Here’s a principles that has been broken far to often. “Don’t Select Everything”. Don’t do a “Select * From TableName” query. Perhaps when the table is small and you need all the data for your view, you might think it is okay. But when the table changes and there is added several new fields, your view might get slow or even break for not supporting the new fields.

Using a ORM eg. Entity Framework is no excuse either. Don’t Select the entire Customer object. Select only the stuff you need!

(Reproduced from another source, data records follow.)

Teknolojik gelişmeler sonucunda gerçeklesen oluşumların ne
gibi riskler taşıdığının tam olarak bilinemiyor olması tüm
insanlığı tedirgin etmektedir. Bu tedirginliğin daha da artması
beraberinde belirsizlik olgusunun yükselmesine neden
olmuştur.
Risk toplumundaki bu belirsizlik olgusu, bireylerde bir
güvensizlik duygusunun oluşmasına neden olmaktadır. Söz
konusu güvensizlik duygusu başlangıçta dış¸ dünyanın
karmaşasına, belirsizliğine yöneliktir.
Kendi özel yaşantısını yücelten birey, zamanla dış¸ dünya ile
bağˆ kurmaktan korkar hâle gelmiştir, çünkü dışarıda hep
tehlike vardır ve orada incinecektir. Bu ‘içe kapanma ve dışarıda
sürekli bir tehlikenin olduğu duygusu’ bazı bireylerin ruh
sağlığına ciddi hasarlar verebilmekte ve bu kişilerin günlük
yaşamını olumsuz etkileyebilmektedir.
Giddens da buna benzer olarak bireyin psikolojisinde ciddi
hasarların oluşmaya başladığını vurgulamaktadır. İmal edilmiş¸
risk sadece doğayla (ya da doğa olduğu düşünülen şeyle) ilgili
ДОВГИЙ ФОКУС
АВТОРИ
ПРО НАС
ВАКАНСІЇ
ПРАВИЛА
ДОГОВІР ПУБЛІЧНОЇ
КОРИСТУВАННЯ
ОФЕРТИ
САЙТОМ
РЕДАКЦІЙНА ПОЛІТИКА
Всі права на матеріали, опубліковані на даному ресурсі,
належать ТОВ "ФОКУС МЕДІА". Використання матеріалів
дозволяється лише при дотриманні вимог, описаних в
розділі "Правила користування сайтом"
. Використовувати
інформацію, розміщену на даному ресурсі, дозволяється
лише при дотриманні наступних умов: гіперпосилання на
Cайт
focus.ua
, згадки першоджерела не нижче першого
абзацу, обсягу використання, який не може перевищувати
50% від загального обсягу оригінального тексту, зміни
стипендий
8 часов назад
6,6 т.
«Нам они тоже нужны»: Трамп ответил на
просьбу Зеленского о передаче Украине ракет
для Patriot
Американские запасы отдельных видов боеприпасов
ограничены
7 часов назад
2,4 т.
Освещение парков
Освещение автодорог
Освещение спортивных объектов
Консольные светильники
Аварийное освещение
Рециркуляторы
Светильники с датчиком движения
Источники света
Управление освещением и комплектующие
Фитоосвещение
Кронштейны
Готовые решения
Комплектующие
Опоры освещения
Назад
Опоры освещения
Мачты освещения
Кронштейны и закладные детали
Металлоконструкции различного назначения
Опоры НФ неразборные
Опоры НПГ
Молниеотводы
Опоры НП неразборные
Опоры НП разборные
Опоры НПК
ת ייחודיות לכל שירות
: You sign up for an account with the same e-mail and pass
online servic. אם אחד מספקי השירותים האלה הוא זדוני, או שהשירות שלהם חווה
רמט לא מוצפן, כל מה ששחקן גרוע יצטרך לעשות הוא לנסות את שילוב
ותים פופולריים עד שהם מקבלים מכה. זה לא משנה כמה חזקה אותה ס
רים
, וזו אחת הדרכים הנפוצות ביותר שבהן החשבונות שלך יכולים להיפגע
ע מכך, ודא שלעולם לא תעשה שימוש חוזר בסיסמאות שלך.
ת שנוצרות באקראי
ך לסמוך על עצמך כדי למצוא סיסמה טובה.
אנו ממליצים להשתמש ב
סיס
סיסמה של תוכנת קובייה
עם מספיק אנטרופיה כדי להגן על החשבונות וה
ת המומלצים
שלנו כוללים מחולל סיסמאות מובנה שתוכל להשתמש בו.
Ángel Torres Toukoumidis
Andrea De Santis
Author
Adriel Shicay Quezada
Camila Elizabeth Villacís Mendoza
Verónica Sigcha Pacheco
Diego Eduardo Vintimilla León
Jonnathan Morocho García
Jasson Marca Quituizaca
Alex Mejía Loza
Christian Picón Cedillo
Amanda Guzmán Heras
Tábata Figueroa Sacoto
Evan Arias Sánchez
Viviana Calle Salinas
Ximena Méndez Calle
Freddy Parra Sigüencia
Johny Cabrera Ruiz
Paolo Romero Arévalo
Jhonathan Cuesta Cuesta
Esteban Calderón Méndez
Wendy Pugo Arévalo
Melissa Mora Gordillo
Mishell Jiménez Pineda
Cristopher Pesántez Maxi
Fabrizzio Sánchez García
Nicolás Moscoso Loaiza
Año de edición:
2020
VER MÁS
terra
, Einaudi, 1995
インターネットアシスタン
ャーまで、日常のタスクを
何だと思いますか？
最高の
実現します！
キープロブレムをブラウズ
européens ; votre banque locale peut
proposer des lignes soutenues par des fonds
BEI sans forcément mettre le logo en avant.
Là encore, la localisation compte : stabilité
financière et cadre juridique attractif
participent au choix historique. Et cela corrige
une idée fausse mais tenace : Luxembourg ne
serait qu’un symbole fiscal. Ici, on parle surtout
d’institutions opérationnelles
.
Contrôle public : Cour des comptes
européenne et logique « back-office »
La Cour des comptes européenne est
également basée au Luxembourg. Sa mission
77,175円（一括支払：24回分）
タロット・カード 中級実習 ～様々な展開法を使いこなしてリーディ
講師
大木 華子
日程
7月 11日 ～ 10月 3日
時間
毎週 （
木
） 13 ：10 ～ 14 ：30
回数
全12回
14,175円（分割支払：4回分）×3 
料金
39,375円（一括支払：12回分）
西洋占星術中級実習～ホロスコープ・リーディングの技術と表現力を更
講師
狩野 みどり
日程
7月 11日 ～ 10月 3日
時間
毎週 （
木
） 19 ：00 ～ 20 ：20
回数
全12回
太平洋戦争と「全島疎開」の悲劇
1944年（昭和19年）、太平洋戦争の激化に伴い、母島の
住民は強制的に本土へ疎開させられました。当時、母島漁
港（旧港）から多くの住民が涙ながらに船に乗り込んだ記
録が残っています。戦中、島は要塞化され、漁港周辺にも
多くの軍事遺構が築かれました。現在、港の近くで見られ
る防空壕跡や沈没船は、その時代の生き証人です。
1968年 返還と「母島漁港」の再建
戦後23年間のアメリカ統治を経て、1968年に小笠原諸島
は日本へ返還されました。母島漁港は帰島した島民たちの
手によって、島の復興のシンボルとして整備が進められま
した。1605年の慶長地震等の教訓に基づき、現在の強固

Eg. Getting list of customers to create view that links to Customer Details as shown below.

<ul>
    <li>
        <a href="/customers/101">Microsoft</a>
    </li>
    <li>
        <a href="/customers/1337">FirstAgenda</a>
    </li>
    <li>
        <a href="/customers/404">Blockbuster</a>
    </li>
</ul>

Dont

SELECT * FROM Customers

or

_efContext.Customer.Where( customer => customer.IsActive == true)

Do

SELECT Id, Name From Customers

or

_efContext.Customer
.Where( customer => customer.IsActive == true)
.Select( customer => new { CustomerName = customer.Name, CustomerId = customer.id})

Learn from Your Mistakes

  • Discuss and Learn from Failures

The perhaps most underused principle of them all “Discuss and Learn from Failures”. In the moment everything might be hectic and stressful when the server crashes. But when the issue has been taken care off, remember to take a step back and discuss what went wrong? What could the team had done to prevent the error? And how to prevent it from ever happening again? Don’t start a blame war or something worse. Every so often there are stories about developers who has deleted / ruined a production database by running a script only meant to be run on local environment. There should be procedures in place so this never could happen. Some useful procedures could be:

  • Production connection strings should not be easy accessible (if even accessible at all).
  • There should be code reviews before merging new code into Master branch and pushing code directly should be disabled.
  • Running scripts or deploying from a button should be behind a Confirm Dialog or similar. This would ensure a misclick does not start an unwanted process.

Learning from failures can also be applied to code. Eg. when a bug is found. Could you write a unit test for it and perhaps even add more to ensure something new doesn’t break? Often when the same parts of code changes often, this leads to bugs. Having unit tests reduces the risks of breaking already existing features and increase the confidence of releasing software.

That’s all

I had a hard time cutting down on the number of principles I wanted to share in this post (There are so many good ones). This is a small subset of the book. There are more in depth examples in the book and plenty more principles for scaling that I haven’t mentioned.